*** Data Section Begins ***

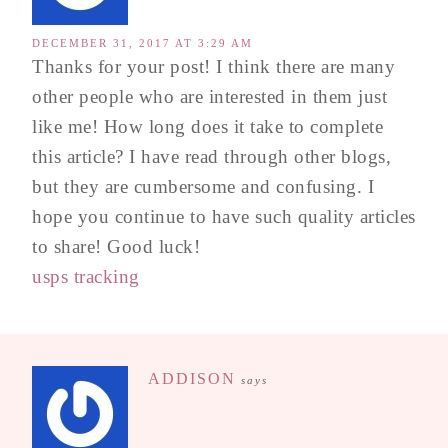
DECEMBER 31, 2017 AT 3:29 AM
Thanks for your post! I think there are many
other people who are interested in them just
like me! How long does it take to complete
this article? I have read through other blogs,
but they are cumbersome and confusing. I
hope you continue to have such quality articles
to share! Good luck!
usps tracking
ADDISON
says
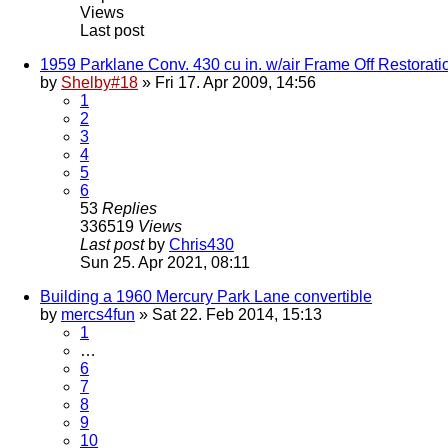
Views
Last post
1959 Parklane Conv. 430 cu in. w/air Frame Off Restorati
by
Shelby#18
» Fri 17. Apr 2009, 14:56
1
2
3
4
5
6
53
Replies
336519
Views
Last post
by
Chris430
Sun 25. Apr 2021, 08:11
Building a 1960 Mercury Park Lane convertible
by
mercs4fun
» Sat 22. Feb 2014, 15:13
1
…
6
7
8
9
10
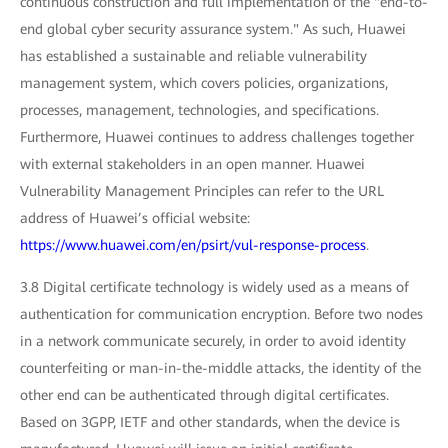
continuous construction and full implementation of the "end-to-
end global cyber security assurance system." As such, Huawei
has established a sustainable and reliable vulnerability
management system, which covers policies, organizations,
processes, management, technologies, and specifications.
Furthermore, Huawei continues to address challenges together
with external stakeholders in an open manner. Huawei
Vulnerability Management Principles can refer to the URL
address of Huawei’s official website:
https://www.huawei.com/en/psirt/vul-response-process
.
3.8 Digital certificate technology is widely used as a means of
authentication for communication encryption. Before two nodes
in a network communicate securely, in order to avoid identity
counterfeiting or man-in-the-middle attacks, the identity of the
other end can be authenticated through digital certificates.
Based on 3GPP, IETF and other standards, when the device is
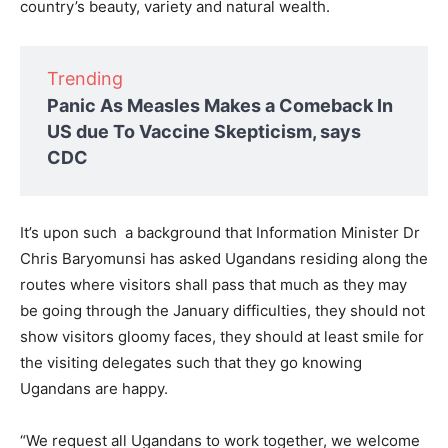
country’s beauty, variety and natural wealth.
Trending
Panic As Measles Makes a Comeback In
US due To Vaccine Skepticism, says
CDC
It’s upon such a background that Information Minister Dr
Chris Baryomunsi has asked Ugandans residing along the
routes where visitors shall pass that much as they may
be going through the January difficulties, they should not
show visitors gloomy faces, they should at least smile for
the visiting delegates such that they go knowing
Ugandans are happy.
“We request all Ugandans to work together, we welcome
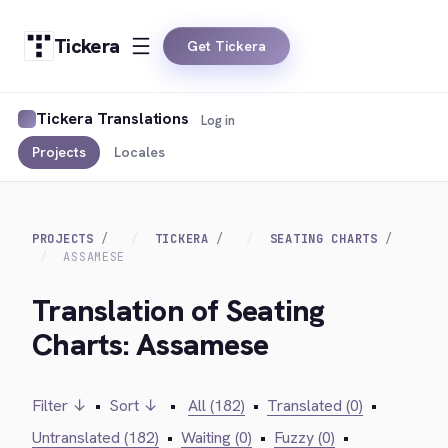
Tickera
Get Tickera
Tickera Translations
Log in
Projects
Locales
PROJECTS
TICKERA
SEATING CHARTS
ASSAMESE
Translation of Seating
Charts: Assamese
Filter ↓
•
Sort ↓
•
All (182)
•
Translated (0)
•
Untranslated (182)
•
Waiting (0)
•
Fuzzy (0)
•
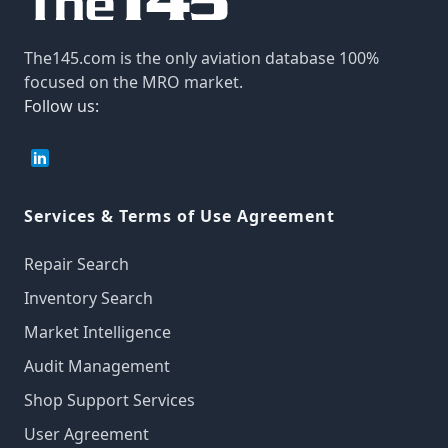
The145.com is the only aviation database 100%
focused on the MRO market.
Follow us:
Services & Terms of Use Agreement
Repair Search
Inventory Search
Market Intelligence
Audit Management
Shop Support Services
User Agreement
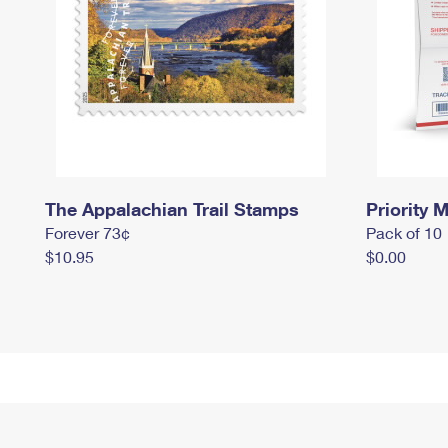
The Appalachian Trail Stamps
Priority M
Forever 73¢
Pack of 10
$10.95
$0.00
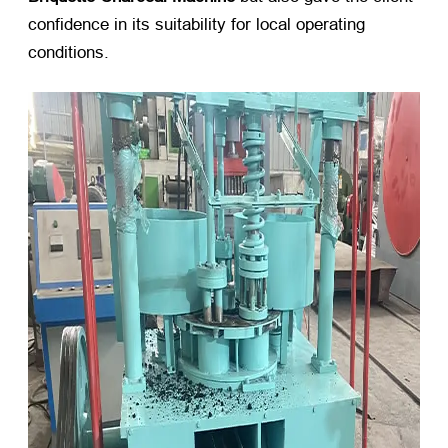
confidence in its suitability for local operating
conditions.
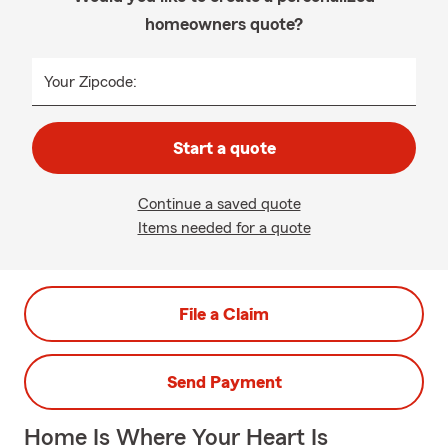
homeowners quote?
Your Zipcode:
Start a quote
Continue a saved quote
Items needed for a quote
File a Claim
Send Payment
Home Is Where Your Heart Is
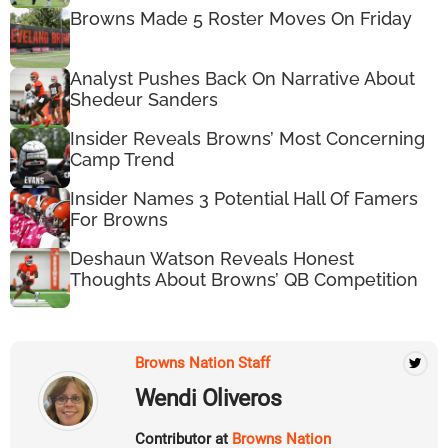
Browns Made 5 Roster Moves On Friday
Analyst Pushes Back On Narrative About
Shedeur Sanders
Insider Reveals Browns’ Most Concerning
Camp Trend
Insider Names 3 Potential Hall Of Famers
For Browns
Deshaun Watson Reveals Honest
Thoughts About Browns’ QB Competition
Browns Nation Staff
Wendi Oliveros
Contributor at
Browns Nation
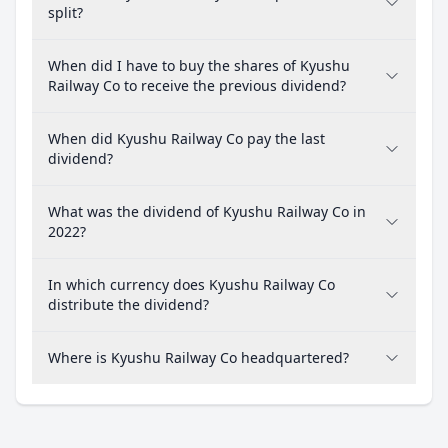
split?
When did I have to buy the shares of Kyushu
Railway Co to receive the previous dividend?
When did Kyushu Railway Co pay the last
dividend?
What was the dividend of Kyushu Railway Co in
2022?
In which currency does Kyushu Railway Co
distribute the dividend?
Where is Kyushu Railway Co headquartered?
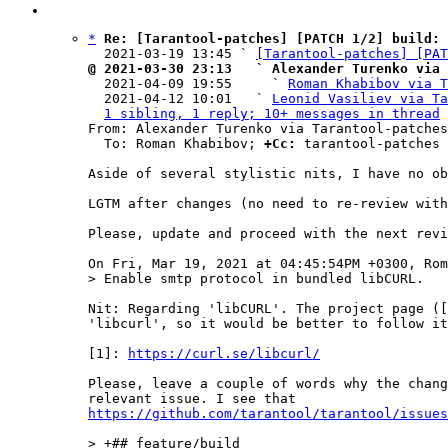
*
Re: [Tarantool-patches] [PATCH 1/2] build: 
  2021-03-19 13:45 ` 
[Tarantool-patches] [PAT
@ 2021-03-30 23:13   ` Alexander Turenko via 

  2021-04-09 19:55     ` 
Roman Khabibov via T
  2021-04-12 10:01   ` 
Leonid Vasiliev via Ta
1 sibling, 1 reply; 10+ messages in thread
From: Alexander Turenko via Tarantool-patches
  To: Roman Khabibov; 
+Cc:
 tarantool-patches

Aside of several stylistic nits, I have no ob
LGTM after changes (no need to re-review with
Please, update and proceed with the next revi
Nit: Regarding 'libCURL'. The project page ([
'libcurl', so it would be better to follow it
[1]: 
https://curl.se/libcurl/
Please, leave a couple of words why the chang
https://github.com/tarantool/tarantool/issues
> +## feature/build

*** Data Section Ends ***

• _Instructions to follow_:
Retype the data shown above exactly, excluding any picture it contains.

• _Output of the exercise_:
DECEMBER 31, 2017 AT 3:29 AM
Thanks for your post! I think there are many
other people who are interested in them just
like me! How long does it take to complete
this article? I have read through other blogs,
but they are cumbersome and confusing. I
hope you continue to have such quality articles
to share! Good luck!
usps tracking
ADDISON
says
Views
Last post
1959 Parklane Conv. 430 cu in. w/air Frame Off Restorati
by
Shelby#18
» Fri 17. Apr 2009, 14:56
1
2
3
4
5
6
53
Replies
336519
Views
Last post
by
Chris430
Sun 25. Apr 2021, 08:11
Building a 1960 Mercury Park Lane convertible
by
mercs4fun
» Sat 22. Feb 2014, 15:13
1
…
6
7
8
9
10
continuous construction and full implementation of the "end-to-
end global cyber security assurance system." As such, Huawei
has established a sustainable and reliable vulnerability
management system, which covers policies, organizations,
processes, management, technologies, and specifications.
Furthermore, Huawei continues to address challenges together
with external stakeholders in an open manner. Huawei
Vulnerability Management Principles can refer to the URL
address of Huawei’s official website:
https://www.huawei.com/en/psirt/vul-response-process
.
3.8 Digital certificate technology is widely used as a means of
authentication for communication encryption. Before two nodes
in a network communicate securely, in order to avoid identity
counterfeiting or man-in-the-middle attacks, the identity of the
other end can be authenticated through digital certificates.
Based on 3GPP, IETF and other standards, when the device is
country’s beauty, variety and natural wealth.
Trending
Panic As Measles Makes a Comeback In
US due To Vaccine Skepticism, says
CDC
It’s upon such a background that Information Minister Dr
Chris Baryomunsi has asked Ugandans residing along the
routes where visitors shall pass that much as they may
be going through the January difficulties, they should not
show visitors gloomy faces, they should at least smile for
the visiting delegates such that they go knowing
Ugandans are happy.
“We request all Ugandans to work together, we welcome
Tickera
Get Tickera
Tickera Translations
Log in
Projects
Locales
PROJECTS
TICKERA
SEATING CHARTS
ASSAMESE
Translation of Seating
Charts: Assamese
Filter ↓
•
Sort ↓
•
All (182)
•
Translated (0)
•
Untranslated (182)
•
Waiting (0)
•
Fuzzy (0)
•
The145.com is the only aviation database 100%
focused on the MRO market.
Follow us:
Services & Terms of Use Agreement
Repair Search
Inventory Search
Market Intelligence
Audit Management
Shop Support Services
User Agreement
The Appalachian Trail Stamps
Priority M
Forever 73¢
Pack of 10
$10.95
$0.00
confidence in its suitability for local operating
conditions.
homeowners quote?
Your Zipcode:
Start a quote
Continue a saved quote
Items needed for a quote
File a Claim
Send Payment
Home Is Where Your Heart Is
Browns Made 5 Roster Moves On Friday
Analyst Pushes Back On Narrative About
Shedeur Sanders
Insider Reveals Browns’ Most Concerning
Camp Trend
Insider Names 3 Potential Hall Of Famers
For Browns
Deshaun Watson Reveals Honest
Thoughts About Browns’ QB Competition
Browns Nation Staff
Wendi Oliveros
Contributor at
Browns Nation
split?
When did I have to buy the shares of Kyushu
Railway Co to receive the previous dividend?
When did Kyushu Railway Co pay the last
dividend?
What was the dividend of Kyushu Railway Co in
2022?
In which currency does Kyushu Railway Co
distribute the dividend?
Where is Kyushu Railway Co headquartered?
*
Re: [Tarantool-patches] [PATCH 1/2] build: 
  2021-03-19 13:45 ` 
[Tarantool-patches] [PAT
@ 2021-03-30 23:13   ` Alexander Turenko via 

  2021-04-09 19:55     ` 
Roman Khabibov via T
  2021-04-12 10:01   ` 
Leonid Vasiliev via Ta
1 sibling, 1 reply; 10+ messages in thread
From: Alexander Turenko via Tarantool-patches
  To: Roman Khabibov; 
+Cc:
 tarantool-patches

Aside of several stylistic nits, I have no ob
LGTM after changes (no need to re-review with
Please, update and proceed with the next revi
Nit: Regarding 'libCURL'. The project page ([
'libcurl', so it would be better to follow it
[1]: 
https://curl.se/libcurl/
Please, leave a couple of words why the chang
https://github.com/tarantool/tarantool/issues
> +## feature/build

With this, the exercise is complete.